# Phragmipedium dallessandroï



## Phrag-Plus (Mar 26, 2016)

Getting to big to fit my back ground...


----------



## Justin (Mar 26, 2016)

Wow!!!


----------



## eteson (Mar 26, 2016)

Awesome plant!


----------



## MaryPientka (Mar 26, 2016)

Wow! Beautiful!


----------



## Trimorph (Mar 26, 2016)

Great blooming!


----------



## Denver (Mar 26, 2016)

holy crap batman! how long has that been in bloom?!?


----------



## Silvan (Mar 26, 2016)

wow! Even the bracts are decorative.
:clap:


----------



## eaborne (Mar 26, 2016)

Outstanding! Great growing!


----------



## tomkalina (Mar 26, 2016)

Stunning! Do you know the parentage?


----------



## NYEric (Mar 26, 2016)

:drool:


----------



## Hien (Mar 26, 2016)

I really love this species .
If you have this plant for a long time , how did you grow it ?


----------



## PaphMadMan (Mar 26, 2016)

Silvan said:


> wow! Even the bracts are decorative.
> :clap:



Truly! The flowers are gorgeous but would make a rather meager and much less pleasing display without the bracts. The long term good care of this plant is obvious.


----------



## Phrag-Plus (Mar 26, 2016)

tomkalina said:


> Stunning! Do you know the parentage?


Verified x self


----------



## Phrag-Plus (Mar 26, 2016)

Hien said:


> I really love this species .
> If you have this plant for a long time , how did you grow it ?

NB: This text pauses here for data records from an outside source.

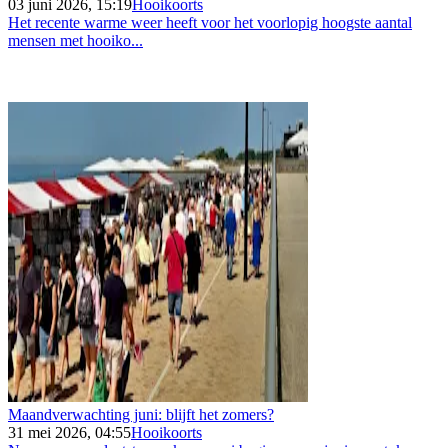
03 juni 2026, 15:19
Hooikoorts
Het recente warme weer heeft voor het voorlopig hoogste aantal
mensen met hooiko...
Maandverwachting juni: blijft het zomers?
31 mei 2026, 04:55
Hooikoorts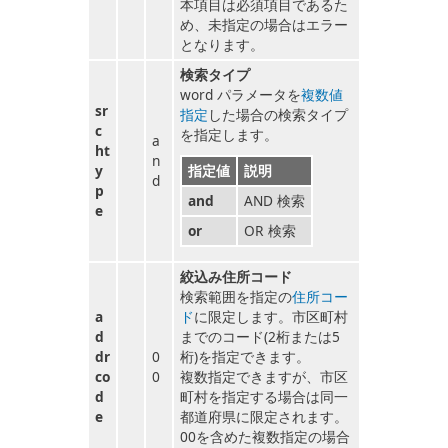
本項目は必須項目であるた
め、未指定の場合はエラー
となります。
検索タイプ
word パラメータを
複数値
sr
指定
した場合の検索タイプ
c
を指定します。
a
ht
n
y
指定値
説明
d
p
and
AND 検索
e
or
OR 検索
絞込み住所コード
検索範囲を指定の
住所コー
a
ド
に限定します。市区町村
d
までのコード(2桁または5
dr
0
桁)を指定できます。
co
0
複数指定できますが、市区
d
町村を指定する場合は同一
e
都道府県に限定されます。
00を含めた複数指定の場合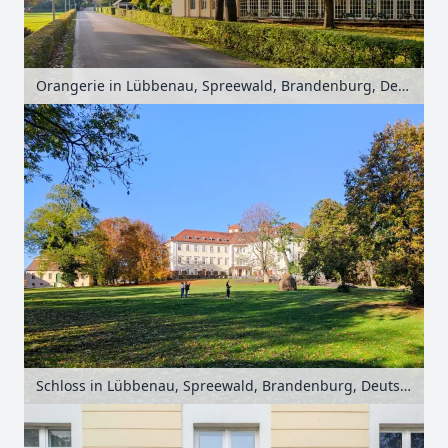
Orangerie in Lübbenau, Spreewald, Brandenburg, Deutschland
Schloss in Lübbenau, Spreewald, Brandenburg, Deutschland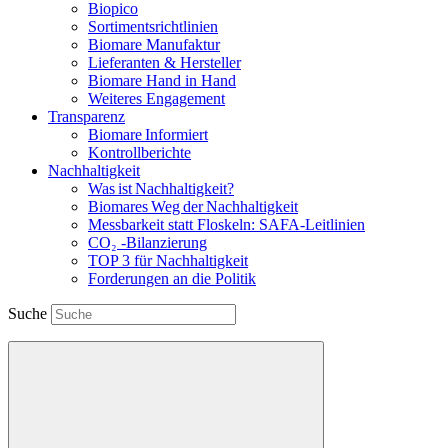
Biopico
Sortimentsrichtlinien
Biomare Manufaktur
Lieferanten & Hersteller
Biomare Hand in Hand
Weiteres Engagement
Transparenz
Biomare Informiert
Kontrollberichte
Nachhaltigkeit
Was ist Nachhaltigkeit?
Biomares Weg der Nachhaltigkeit
Messbarkeit statt Floskeln: SAFA-Leitlinien
CO₂ -Bilanzierung
TOP 3 für Nachhaltigkeit
Forderungen an die Politik
Suche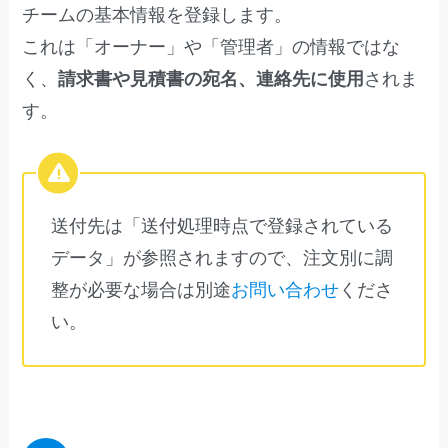
チームの基本情報を登録します。
これは「オーナー」や「管理者」の情報ではな
く、
請求書や見積書の宛名、連絡先に使用
されま
す。
送付先は「送付処理時点で登録されている
データ」が参照されますので、注文別に調
整が必要な場合は別途
お問い合わせ
くださ
い。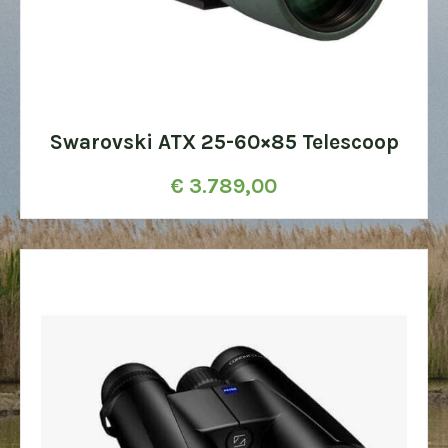
Swarovski ATX 25-60×85 Telescoop
€
3.789,00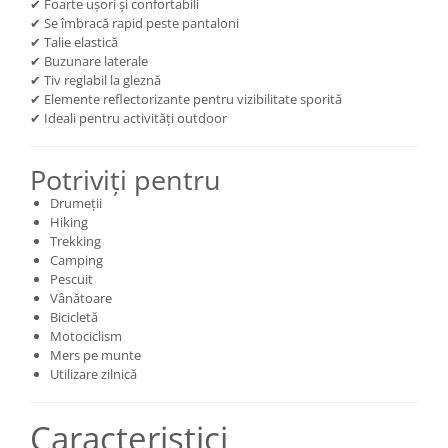
✔ Foarte ușori și confortabili
✔ Se îmbracă rapid peste pantaloni
✔ Talie elastică
✔ Buzunare laterale
✔ Tiv reglabil la gleznă
✔ Elemente reflectorizante pentru vizibilitate sporită
✔ Ideali pentru activități outdoor
Potriviți pentru
Drumeții
Hiking
Trekking
Camping
Pescuit
Vânătoare
Bicicletă
Motociclism
Mers pe munte
Utilizare zilnică
Caracteristici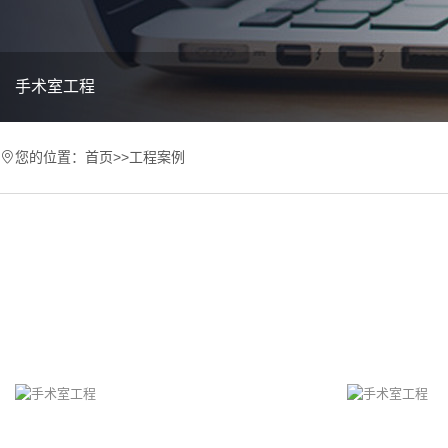
手术室工程
您的位置：
首页
>>
工程案例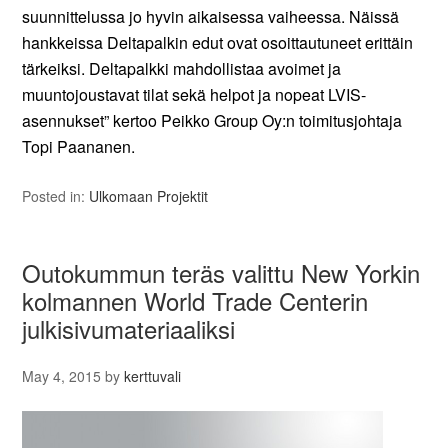
suunnittelussa jo hyvin aikaisessa vaiheessa. Näissä
hankkeissa Deltapalkin edut ovat osoittautuneet erittäin
tärkeiksi. Deltapalkki mahdollistaa avoimet ja
muuntojoustavat tilat sekä helpot ja nopeat LVIS-
asennukset” kertoo Peikko Group Oy:n toimitusjohtaja
Topi Paananen.
Posted in:
Ulkomaan Projektit
Outokummun teräs valittu New Yorkin
kolmannen World Trade Centerin
julkisivumateriaaliksi
May 4, 2015
by
kerttuvali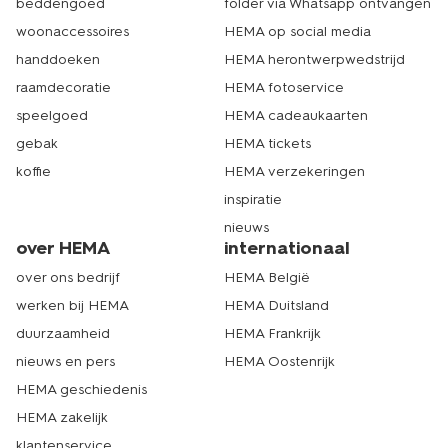
beddengoed
folder via Whatsapp ontvangen
woonaccessoires
HEMA op social media
handdoeken
HEMA herontwerpwedstrijd
raamdecoratie
HEMA fotoservice
speelgoed
HEMA cadeaukaarten
gebak
HEMA tickets
koffie
HEMA verzekeringen
inspiratie
nieuws
over HEMA
internationaal
over ons bedrijf
HEMA België
werken bij HEMA
HEMA Duitsland
duurzaamheid
HEMA Frankrijk
nieuws en pers
HEMA Oostenrijk
HEMA geschiedenis
HEMA zakelijk
klantenservice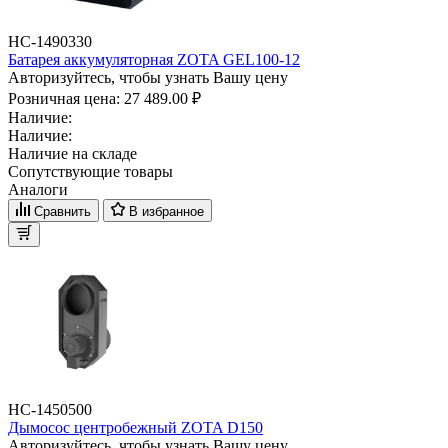
НС-1490330
Батарея аккумуляторная ZOTA GEL100-12
Авторизуйтесь, чтобы узнать Вашу цену
Розничная цена:
27 489.00 ₽
Наличие:
Наличие:
Наличие на складе
Сопутствующие товары
Аналоги
Сравнить
В избранное
НС-1450500
Дымосос центробежный ZOTA D150
Авторизуйтесь, чтобы узнать Вашу цену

Nothing special! Usual bark mix, feet wet, and intermidiate temperature.


----------



## Erythrone (Mar 26, 2016)

Wow!!!! Impressive plant


----------



## Hien (Mar 26, 2016)

Phrag-Plus said:


> Verified x self


is it "verified"x self (do you know where is it from? breeder?source?)
or
is it "verified" x sib (these are from Piping Rock Orchids)


----------



## Phrag-Plus (Mar 26, 2016)

Hien said:


> is it "verified"x self (do you know where is it from? breeder?source?)
> or
> is it "verified" x sib (these are from Piping Rock Orchids)

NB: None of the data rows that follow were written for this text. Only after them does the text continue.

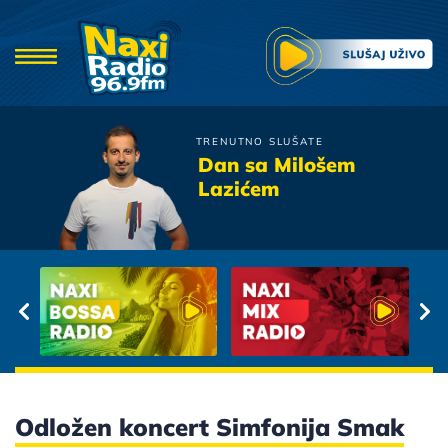
TRENUTNO SLUŠATE
Valentino
Dan sa Milošem
Pile Moje
Lazićem
Odložen koncert Simfonija Smak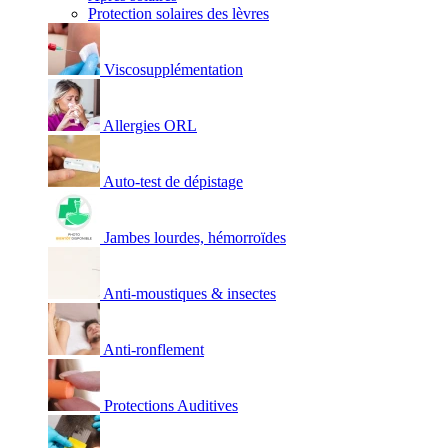
Protection solaires des lèvres
Viscosupplémentation
Allergies ORL
Auto-test de dépistage
Jambes lourdes, hémorroïdes
Anti-moustiques & insectes
Anti-ronflement
Protections Auditives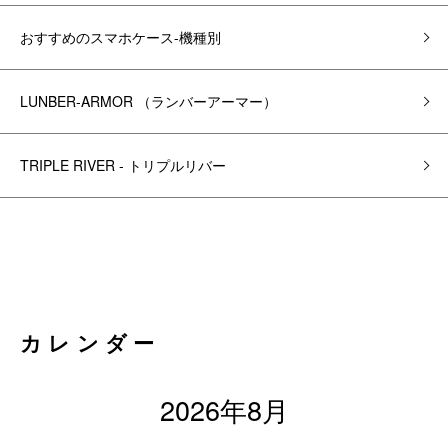
おすすめのスマホケース-機種別
LUNBER-ARMOR （ランバーアーマー）
TRIPLE RIVER - トリプルリバー
カレンダー
2026年8月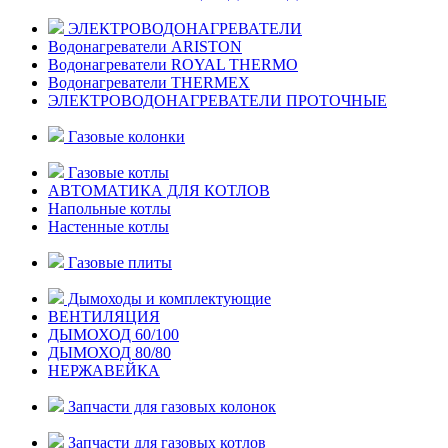
ЭЛЕКТРОВОДОНАГРЕВАТЕЛИ
Водонагреватели ARISTON
Водонагреватели ROYAL THERMO
Водонагреватели THERMEX
ЭЛЕКТРОВОДОНАГРЕВАТЕЛИ ПРОТОЧНЫЕ
Газовые колонки
Газовые котлы
АВТОМАТИКА ДЛЯ КОТЛОВ
Напольные котлы
Настенные котлы
Газовые плиты
Дымоходы и комплектующие
ВЕНТИЛЯЦИЯ
ДЫМОХОД 60/100
ДЫМОХОД 80/80
НЕРЖАВЕЙКА
Запчасти для газовых колонок
Запчасти для газовых котлов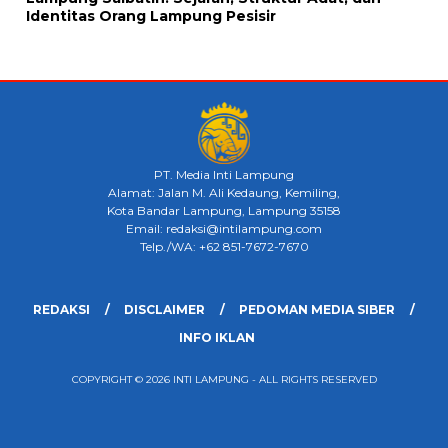
Identitas Orang Lampung Pesisir
PT. Media Inti Lampung
Alamat: Jalan M. Ali Kedaung, Kemiling,
Kota Bandar Lampung, Lampung 35158
Email: redaksi@intilampung.com
Telp./WA: +62 851-7672-7670
REDAKSI
DISCLAIMER
PEDOMAN MEDIA SIBER
INFO IKLAN
COPYRIGHT © 2026 INTI LAMPUNG - ALL RIGHTS RESERVED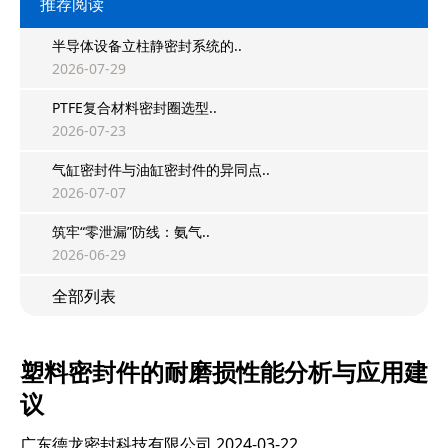
推荐阅读
半导体设备立柱静密封系统的..
2026-07-29
PTFE复合材料密封圈选型..
2026-07-23
气缸密封件与油缸密封件的异同点..
2026-07-07
筑牢“零泄漏”防线：氨气..
2026-06-29
全部列表
塑料密封件的耐磨损性能分析与应用建
议
广东德龙密封科技有限公司
2024-03-22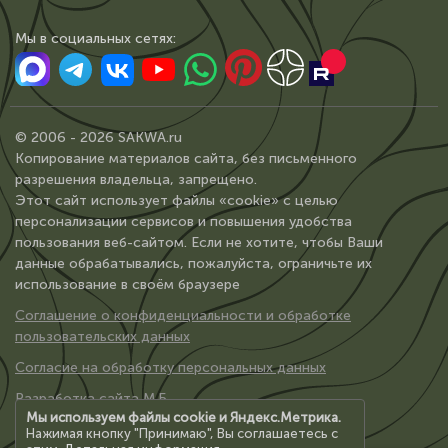
Мы в сoциальных сетях:
© 2006 - 2026 SAKWA.ru
Копирование материалов сайта, без письменного
разрешения владельца, запрещено.
Этот сайт использует файлы «cookie» с целью
персонализации сервисов и повышения удобства
пользования веб-сайтом. Если не хотите, чтобы Ваши
данные обрабатывались, пожалуйста, ограничьте их
использование в своём браузере
Соглашение о конфиденциальности и обработке
пользовательских данных
Согласие на обработку персональных данных
Разработка сайта М.Б.
Мы используем файлы cookie и Яндекс.Метрика.
Нажимая кнопку "Принимаю", Вы соглашаетесь с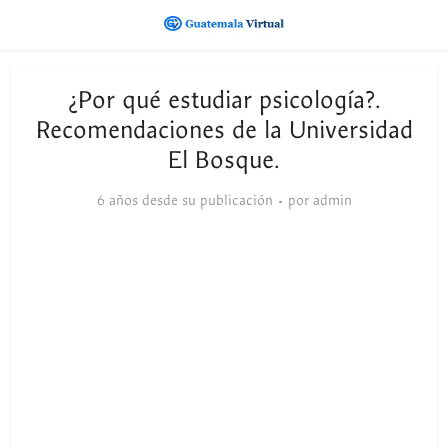
¿Por qué estudiar psicología?.
Recomendaciones de la Universidad
El Bosque.
6 años desde su publicación
por
admin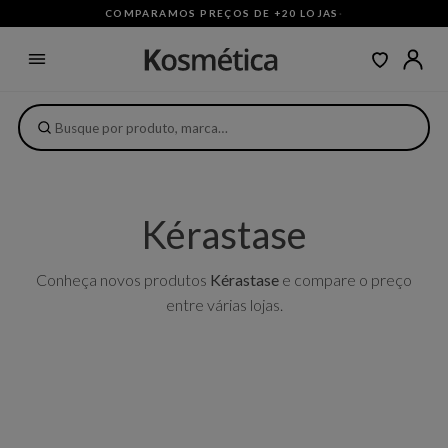
COMPARAMOS PREÇOS DE +20 LOJAS
·
Kérastase
Conheça novos produtos
Kérastase
e compare o preço
entre várias lojas.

Sorry yes! X sib from Piping Rock!


----------



## SlipperFan (Mar 26, 2016)

Double WOW!


----------



## abax (Mar 27, 2016)

I think I've over-dosed on beautiful Phrag flowers.

WOW!


----------



## blondie (Mar 27, 2016)

Very nice lots of flowers great amount of flowers


----------



## trdyl (Mar 27, 2016)

So lovely!


----------



## Kawarthapine (Mar 27, 2016)

Love the colour.

An amazingly vigorous plant.

Can you share any information on your feeding/fertilization program?

E.g. What you use, rates of application, etc...


----------



## Migrant13 (Mar 27, 2016)

That truly is amazing!


----------